▶ Extracted information
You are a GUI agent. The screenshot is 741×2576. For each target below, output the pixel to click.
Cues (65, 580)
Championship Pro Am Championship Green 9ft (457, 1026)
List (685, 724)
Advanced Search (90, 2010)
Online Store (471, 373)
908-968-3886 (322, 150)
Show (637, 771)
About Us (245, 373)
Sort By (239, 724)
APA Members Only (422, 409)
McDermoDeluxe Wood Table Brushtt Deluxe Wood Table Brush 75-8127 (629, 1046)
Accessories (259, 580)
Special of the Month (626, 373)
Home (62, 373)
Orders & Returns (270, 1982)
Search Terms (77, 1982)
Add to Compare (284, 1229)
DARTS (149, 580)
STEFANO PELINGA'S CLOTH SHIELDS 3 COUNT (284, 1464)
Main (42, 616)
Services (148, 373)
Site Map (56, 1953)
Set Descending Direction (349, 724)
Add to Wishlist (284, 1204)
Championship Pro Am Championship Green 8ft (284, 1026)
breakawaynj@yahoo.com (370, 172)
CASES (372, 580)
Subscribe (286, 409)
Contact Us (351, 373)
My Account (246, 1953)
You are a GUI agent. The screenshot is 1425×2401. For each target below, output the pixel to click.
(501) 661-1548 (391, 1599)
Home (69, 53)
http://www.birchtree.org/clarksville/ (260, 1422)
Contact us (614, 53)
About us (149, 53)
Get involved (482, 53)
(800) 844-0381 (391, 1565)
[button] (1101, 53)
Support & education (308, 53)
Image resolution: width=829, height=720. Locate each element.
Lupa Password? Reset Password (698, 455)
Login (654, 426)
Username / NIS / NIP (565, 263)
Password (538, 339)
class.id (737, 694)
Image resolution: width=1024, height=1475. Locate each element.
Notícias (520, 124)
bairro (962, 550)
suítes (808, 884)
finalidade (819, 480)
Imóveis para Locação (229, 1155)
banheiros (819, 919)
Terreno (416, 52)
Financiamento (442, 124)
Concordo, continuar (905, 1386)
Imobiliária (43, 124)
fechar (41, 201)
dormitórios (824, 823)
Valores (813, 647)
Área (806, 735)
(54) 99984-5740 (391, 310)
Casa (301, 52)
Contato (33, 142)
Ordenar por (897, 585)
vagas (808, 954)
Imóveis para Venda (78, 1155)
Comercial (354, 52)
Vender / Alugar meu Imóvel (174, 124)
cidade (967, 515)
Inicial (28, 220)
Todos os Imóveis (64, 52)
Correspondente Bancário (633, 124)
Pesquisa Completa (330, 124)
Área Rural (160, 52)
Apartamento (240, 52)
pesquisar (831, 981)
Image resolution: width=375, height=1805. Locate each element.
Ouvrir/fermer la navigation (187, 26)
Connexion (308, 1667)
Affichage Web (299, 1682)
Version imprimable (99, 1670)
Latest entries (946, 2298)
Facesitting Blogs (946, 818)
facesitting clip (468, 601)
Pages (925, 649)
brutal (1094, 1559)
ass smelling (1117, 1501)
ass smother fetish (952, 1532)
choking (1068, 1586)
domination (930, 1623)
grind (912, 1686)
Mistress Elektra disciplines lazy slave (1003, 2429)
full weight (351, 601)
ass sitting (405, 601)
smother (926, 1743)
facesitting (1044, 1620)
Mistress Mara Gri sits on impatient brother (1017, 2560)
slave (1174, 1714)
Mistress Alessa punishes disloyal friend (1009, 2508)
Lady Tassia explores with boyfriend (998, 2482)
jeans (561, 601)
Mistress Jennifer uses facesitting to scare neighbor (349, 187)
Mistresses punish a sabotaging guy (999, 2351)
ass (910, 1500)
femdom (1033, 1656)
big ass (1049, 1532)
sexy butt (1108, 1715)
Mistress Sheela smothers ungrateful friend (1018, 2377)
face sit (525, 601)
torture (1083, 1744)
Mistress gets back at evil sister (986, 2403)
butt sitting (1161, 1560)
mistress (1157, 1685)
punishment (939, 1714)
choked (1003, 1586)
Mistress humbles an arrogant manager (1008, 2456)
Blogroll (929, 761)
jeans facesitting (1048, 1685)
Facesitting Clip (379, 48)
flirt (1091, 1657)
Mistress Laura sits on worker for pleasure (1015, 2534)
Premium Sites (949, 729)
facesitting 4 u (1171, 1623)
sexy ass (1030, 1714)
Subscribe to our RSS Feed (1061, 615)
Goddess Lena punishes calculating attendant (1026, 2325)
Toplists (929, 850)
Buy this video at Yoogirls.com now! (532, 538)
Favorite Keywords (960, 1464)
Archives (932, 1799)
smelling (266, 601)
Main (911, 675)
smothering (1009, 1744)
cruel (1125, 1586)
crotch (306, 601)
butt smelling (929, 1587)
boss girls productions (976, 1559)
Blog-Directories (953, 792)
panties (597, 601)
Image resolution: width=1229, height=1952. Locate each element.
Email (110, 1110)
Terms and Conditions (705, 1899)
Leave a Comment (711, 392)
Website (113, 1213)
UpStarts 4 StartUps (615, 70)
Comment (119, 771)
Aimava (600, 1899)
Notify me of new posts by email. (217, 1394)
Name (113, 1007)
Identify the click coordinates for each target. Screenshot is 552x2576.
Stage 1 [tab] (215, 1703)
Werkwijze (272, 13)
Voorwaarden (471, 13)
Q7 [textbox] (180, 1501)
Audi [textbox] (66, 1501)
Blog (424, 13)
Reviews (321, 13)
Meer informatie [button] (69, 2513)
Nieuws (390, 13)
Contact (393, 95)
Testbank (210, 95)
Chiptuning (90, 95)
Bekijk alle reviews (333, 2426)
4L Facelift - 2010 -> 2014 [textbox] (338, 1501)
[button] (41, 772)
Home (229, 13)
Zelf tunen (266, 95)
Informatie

▶ What is needed
The whole listing above is to be reproduced without any slip.

▶ Response below
You are a GUI agent. The screenshot is 741×2576. For each target below, output the pixel to click.
Cues (65, 580)
Championship Pro Am Championship Green 9ft (457, 1026)
List (685, 724)
Advanced Search (90, 2010)
Online Store (471, 373)
908-968-3886 (322, 150)
Show (637, 771)
About Us (245, 373)
Sort By (239, 724)
APA Members Only (422, 409)
McDermoDeluxe Wood Table Brushtt Deluxe Wood Table Brush 75-8127 (629, 1046)
Accessories (259, 580)
Special of the Month (626, 373)
Home (62, 373)
Orders & Returns (270, 1982)
Search Terms (77, 1982)
Add to Compare (284, 1229)
DARTS (149, 580)
STEFANO PELINGA'S CLOTH SHIELDS 3 COUNT (284, 1464)
Main (42, 616)
Services (148, 373)
Site Map (56, 1953)
Set Descending Direction (349, 724)
Add to Wishlist (284, 1204)
Championship Pro Am Championship Green 8ft (284, 1026)
breakawaynj@yahoo.com (370, 172)
CASES (372, 580)
Subscribe (286, 409)
Contact Us (351, 373)
My Account (246, 1953)
You are a GUI agent. The screenshot is 1425×2401. For each target below, output the pixel to click.
(501) 661-1548 (391, 1599)
Home (69, 53)
http://www.birchtree.org/clarksville/ (260, 1422)
Contact us (614, 53)
About us (149, 53)
Get involved (482, 53)
(800) 844-0381 (391, 1565)
[button] (1101, 53)
Support & education (308, 53)
Image resolution: width=829, height=720. Locate each element.
Lupa Password? Reset Password (698, 455)
Login (654, 426)
Username / NIS / NIP (565, 263)
Password (538, 339)
class.id (737, 694)
Image resolution: width=1024, height=1475. Locate each element.
Notícias (520, 124)
bairro (962, 550)
suítes (808, 884)
finalidade (819, 480)
Imóveis para Locação (229, 1155)
banheiros (819, 919)
Terreno (416, 52)
Financiamento (442, 124)
Concordo, continuar (905, 1386)
Imobiliária (43, 124)
fechar (41, 201)
dormitórios (824, 823)
Valores (813, 647)
Área (806, 735)
(54) 99984-5740 (391, 310)
Casa (301, 52)
Contato (33, 142)
Ordenar por (897, 585)
vagas (808, 954)
Imóveis para Venda (78, 1155)
Comercial (354, 52)
Vender / Alugar meu Imóvel (174, 124)
cidade (967, 515)
Inicial (28, 220)
Todos os Imóveis (64, 52)
Correspondente Bancário (633, 124)
Pesquisa Completa (330, 124)
Área Rural (160, 52)
Apartamento (240, 52)
pesquisar (831, 981)
Image resolution: width=375, height=1805. Locate each element.
Ouvrir/fermer la navigation (187, 26)
Connexion (308, 1667)
Affichage Web (299, 1682)
Version imprimable (99, 1670)
Latest entries (946, 2298)
Facesitting Blogs (946, 818)
facesitting clip (468, 601)
Pages (925, 649)
brutal (1094, 1559)
ass smelling (1117, 1501)
ass smother fetish (952, 1532)
choking (1068, 1586)
domination (930, 1623)
grind (912, 1686)
Mistress Elektra disciplines lazy slave (1003, 2429)
full weight (351, 601)
ass sitting (405, 601)
smother (926, 1743)
facesitting (1044, 1620)
Mistress Mara Gri sits on impatient brother (1017, 2560)
slave (1174, 1714)
Mistress Alessa punishes disloyal friend (1009, 2508)
Lady Tassia explores with boyfriend (998, 2482)
jeans (561, 601)
Mistress Jennifer uses facesitting to scare neighbor (349, 187)
Mistresses punish a sabotaging guy (999, 2351)
ass (910, 1500)
femdom (1033, 1656)
big ass (1049, 1532)
sexy butt (1108, 1715)
Mistress Sheela smothers ungrateful friend (1018, 2377)
face sit (525, 601)
torture (1083, 1744)
Mistress gets back at evil sister (986, 2403)
butt sitting (1161, 1560)
mistress (1157, 1685)
punishment (939, 1714)
choked (1003, 1586)
Mistress humbles an arrogant manager (1008, 2456)
Blogroll (929, 761)
jeans facesitting (1048, 1685)
Facesitting Clip (379, 48)
flirt (1091, 1657)
Mistress Laura sits on worker for pleasure (1015, 2534)
Premium Sites (949, 729)
facesitting 4 u (1171, 1623)
sexy ass (1030, 1714)
Subscribe to our RSS Feed (1061, 615)
Goddess Lena punishes calculating attendant (1026, 2325)
Toplists (929, 850)
Buy this video at Yoogirls.com now! (532, 538)
Favorite Keywords (960, 1464)
Archives (932, 1799)
smelling (266, 601)
Main (911, 675)
smothering (1009, 1744)
cruel (1125, 1586)
crotch (306, 601)
butt smelling (929, 1587)
boss girls productions (976, 1559)
Blog-Directories (953, 792)
panties (597, 601)
Image resolution: width=1229, height=1952. Locate each element.
Email (110, 1110)
Terms and Conditions (705, 1899)
Leave a Comment (711, 392)
Website (113, 1213)
UpStarts 4 StartUps (615, 70)
Comment (119, 771)
Aimava (600, 1899)
Notify me of new posts by email. (217, 1394)
Name (113, 1007)
Identify the click coordinates for each target. Screenshot is 552x2576.
Stage 1 [tab] (215, 1703)
Werkwijze (272, 13)
Voorwaarden (471, 13)
Q7 [textbox] (180, 1501)
Audi [textbox] (66, 1501)
Blog (424, 13)
Reviews (321, 13)
Meer informatie [button] (69, 2513)
Nieuws (390, 13)
Contact (393, 95)
Testbank (210, 95)
Chiptuning (90, 95)
Bekijk alle reviews (333, 2426)
4L Facelift - 2010 -> 2014 [textbox] (338, 1501)
[button] (41, 772)
Home (229, 13)
Zelf tunen (266, 95)
Informatie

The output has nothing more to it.